2. Беспорядок внимания, который загромождает и запутывает то, что Пол Вирилио (2009) называет "серой экологией", поскольку перестраивает отношения между знанием, пониманием и полем боя. Это создает кризис репрезентации, который фрагментирует интерпретации, еще больше подрывая правдивость и эффект нарративов в условиях пост-доверия. Это, в свою очередь, переводит борьбу за архивы (добычу и владение ими) в рамки борьбы за память и историю, открывая пространство для художественных и гражданских интервенций, которые бросают вызов и пересматривают наше представление о войне и ее отношениях с правами человека/законными правами. Это одновременно позволяет и требует новых форм:

3. Контроль, требующий новых информационных инфраструктур (см. Приложение) и методов наблюдения. Они влияют на инвестиции и создают новые режимы ситуационной осведомленности, которые формируют и управляют опытом участников сражения, используя смарт-устройства на новых полях боя. Напряжение, связанное с боем и тем, как участники вовлечены в онлайн, бросает вызов тому, как мы определяем экспертизу и производство знаний о войне в обществах XXI века.
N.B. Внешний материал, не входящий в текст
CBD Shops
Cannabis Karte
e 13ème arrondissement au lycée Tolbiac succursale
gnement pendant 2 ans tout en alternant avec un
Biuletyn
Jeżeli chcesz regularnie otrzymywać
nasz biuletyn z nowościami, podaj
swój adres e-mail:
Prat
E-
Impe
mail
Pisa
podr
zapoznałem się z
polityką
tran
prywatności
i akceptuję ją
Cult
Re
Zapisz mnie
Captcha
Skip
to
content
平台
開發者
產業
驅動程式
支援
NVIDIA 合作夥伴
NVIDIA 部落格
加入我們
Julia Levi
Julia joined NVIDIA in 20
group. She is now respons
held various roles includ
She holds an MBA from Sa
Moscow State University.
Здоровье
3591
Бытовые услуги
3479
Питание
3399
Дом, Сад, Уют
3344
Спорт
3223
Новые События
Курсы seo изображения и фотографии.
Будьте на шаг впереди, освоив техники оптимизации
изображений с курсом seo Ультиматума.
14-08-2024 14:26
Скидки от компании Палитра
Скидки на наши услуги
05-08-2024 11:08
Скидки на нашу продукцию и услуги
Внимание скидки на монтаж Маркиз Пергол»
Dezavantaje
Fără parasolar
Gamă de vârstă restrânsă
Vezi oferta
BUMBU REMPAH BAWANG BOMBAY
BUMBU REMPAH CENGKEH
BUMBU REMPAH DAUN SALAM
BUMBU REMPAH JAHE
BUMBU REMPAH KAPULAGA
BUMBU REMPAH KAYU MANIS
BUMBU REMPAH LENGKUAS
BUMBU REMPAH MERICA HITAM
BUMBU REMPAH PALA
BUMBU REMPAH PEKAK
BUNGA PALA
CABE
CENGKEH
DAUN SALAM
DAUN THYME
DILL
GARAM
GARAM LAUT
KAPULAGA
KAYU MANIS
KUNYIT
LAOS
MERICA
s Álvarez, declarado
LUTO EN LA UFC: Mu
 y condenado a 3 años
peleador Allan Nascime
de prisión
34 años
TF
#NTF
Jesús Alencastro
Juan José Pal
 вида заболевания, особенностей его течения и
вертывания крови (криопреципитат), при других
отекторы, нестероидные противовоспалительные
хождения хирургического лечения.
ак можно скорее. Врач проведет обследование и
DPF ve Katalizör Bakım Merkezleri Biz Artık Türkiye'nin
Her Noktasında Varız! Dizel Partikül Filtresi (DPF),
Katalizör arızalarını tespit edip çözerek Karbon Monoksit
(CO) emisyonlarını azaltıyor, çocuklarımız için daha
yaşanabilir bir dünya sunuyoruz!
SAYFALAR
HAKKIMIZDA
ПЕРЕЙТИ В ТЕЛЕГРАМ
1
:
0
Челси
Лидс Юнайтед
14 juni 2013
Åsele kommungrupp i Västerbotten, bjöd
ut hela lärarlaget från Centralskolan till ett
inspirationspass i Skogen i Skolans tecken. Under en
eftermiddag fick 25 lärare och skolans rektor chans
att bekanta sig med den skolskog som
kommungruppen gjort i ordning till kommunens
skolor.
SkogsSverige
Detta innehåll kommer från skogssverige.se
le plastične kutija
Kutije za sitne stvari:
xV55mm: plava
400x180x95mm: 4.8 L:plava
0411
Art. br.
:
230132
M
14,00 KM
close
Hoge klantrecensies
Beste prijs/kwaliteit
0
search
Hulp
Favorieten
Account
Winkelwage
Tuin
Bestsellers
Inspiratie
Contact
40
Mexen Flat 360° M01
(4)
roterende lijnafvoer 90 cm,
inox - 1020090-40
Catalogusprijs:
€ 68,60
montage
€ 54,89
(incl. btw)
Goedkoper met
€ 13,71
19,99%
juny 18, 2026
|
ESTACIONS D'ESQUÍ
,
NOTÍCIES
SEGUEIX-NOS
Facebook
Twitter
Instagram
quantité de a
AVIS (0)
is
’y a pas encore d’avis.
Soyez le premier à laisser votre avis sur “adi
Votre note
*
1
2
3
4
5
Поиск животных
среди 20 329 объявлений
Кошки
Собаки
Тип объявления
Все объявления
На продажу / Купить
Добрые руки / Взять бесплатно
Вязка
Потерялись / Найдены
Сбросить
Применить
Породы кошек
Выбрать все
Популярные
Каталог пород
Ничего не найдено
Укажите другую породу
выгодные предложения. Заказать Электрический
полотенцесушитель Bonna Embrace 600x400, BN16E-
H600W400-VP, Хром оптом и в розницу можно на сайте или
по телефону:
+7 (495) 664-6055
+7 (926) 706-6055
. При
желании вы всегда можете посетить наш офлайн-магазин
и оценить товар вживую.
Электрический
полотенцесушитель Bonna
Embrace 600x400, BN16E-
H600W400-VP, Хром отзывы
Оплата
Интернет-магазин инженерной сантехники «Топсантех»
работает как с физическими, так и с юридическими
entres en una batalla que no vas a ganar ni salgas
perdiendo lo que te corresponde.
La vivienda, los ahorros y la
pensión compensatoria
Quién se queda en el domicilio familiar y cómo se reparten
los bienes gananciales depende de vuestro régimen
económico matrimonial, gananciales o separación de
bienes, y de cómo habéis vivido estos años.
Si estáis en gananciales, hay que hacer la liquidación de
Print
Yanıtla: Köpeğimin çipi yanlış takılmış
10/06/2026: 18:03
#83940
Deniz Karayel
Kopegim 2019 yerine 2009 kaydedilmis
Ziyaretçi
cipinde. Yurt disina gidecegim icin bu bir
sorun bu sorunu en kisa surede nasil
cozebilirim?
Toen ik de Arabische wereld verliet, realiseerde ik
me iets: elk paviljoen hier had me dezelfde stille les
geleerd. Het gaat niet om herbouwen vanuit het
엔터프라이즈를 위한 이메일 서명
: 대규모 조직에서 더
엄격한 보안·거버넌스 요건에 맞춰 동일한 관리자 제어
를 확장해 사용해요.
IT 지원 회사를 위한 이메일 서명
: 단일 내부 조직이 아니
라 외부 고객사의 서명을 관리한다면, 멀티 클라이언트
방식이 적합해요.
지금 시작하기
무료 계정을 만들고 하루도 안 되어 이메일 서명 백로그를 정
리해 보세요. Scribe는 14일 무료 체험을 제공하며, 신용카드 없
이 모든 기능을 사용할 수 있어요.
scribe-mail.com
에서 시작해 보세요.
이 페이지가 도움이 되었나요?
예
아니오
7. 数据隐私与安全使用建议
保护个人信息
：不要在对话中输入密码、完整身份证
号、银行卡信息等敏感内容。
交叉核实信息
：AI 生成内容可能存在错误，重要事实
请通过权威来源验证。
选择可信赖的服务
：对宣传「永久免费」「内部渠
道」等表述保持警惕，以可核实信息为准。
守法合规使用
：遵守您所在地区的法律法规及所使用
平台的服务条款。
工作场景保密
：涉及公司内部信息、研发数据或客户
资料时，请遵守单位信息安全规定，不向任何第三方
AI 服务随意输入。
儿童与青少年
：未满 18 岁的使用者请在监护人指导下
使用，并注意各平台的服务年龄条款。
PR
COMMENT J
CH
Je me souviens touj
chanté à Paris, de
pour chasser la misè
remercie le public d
В остальной части этой главы мы исследуем запутанное и непрозрачное проблемное пространство, возникающее в результате взаимодействия между подключенными технологиями, человеческими участниками и политикой насилия. Наша цель - рассмотреть войну и ее репрезентацию в XXI веке и выявить некоторые из основных проблем, составляющих то, что мы называем новой экологией войны. Мы делаем это в связи с данными, вниманием и контролем - центральными организующими измерениями "Радикальной войны".

Данные

Время - это множитель данных. В одну минуту в 2020 году Zoom принимал 208 333 человека, YouTube добавил 500 часов видео, а Instagram разместил 347 222 истории. Радикальная война становится возможной только благодаря информационным инфраструктурам, от которых она зависит. Как показывает пример нападения на мечеть в Крайстчерче, приведенный в начале этой главы, эти инфраструктуры вездесущи и работают в таких масштабах и с такой скоростью, которые раньше были невозможны. Информационные инфраструктуры, представляющие собой совокупность людей, знаний, процессов, организаций и технических систем, создаются из "средств и услуг, обычно ассоциирующихся с Интернетом", и включают "системы, обрабатывающие и транспортирующие данные внутри и за пределами национальных границ" (Bowker et al. 2010). Теперь эти информационные инфраструктуры распространяются от наших рабочих мест до IOT. Это привело к процессу "датафикации", в ходе которого все аспекты жизни превратились в онлайн-точки данных, поддающиеся количественному измерению. На них распространяются новые формы власти, которые могут осуществлять "те, кто имеет доступ к базам данных, вычислительным мощностям и опыту обработки данных" (Andrejevic 2014, p. 1676; Livingstone 2019, p. 171).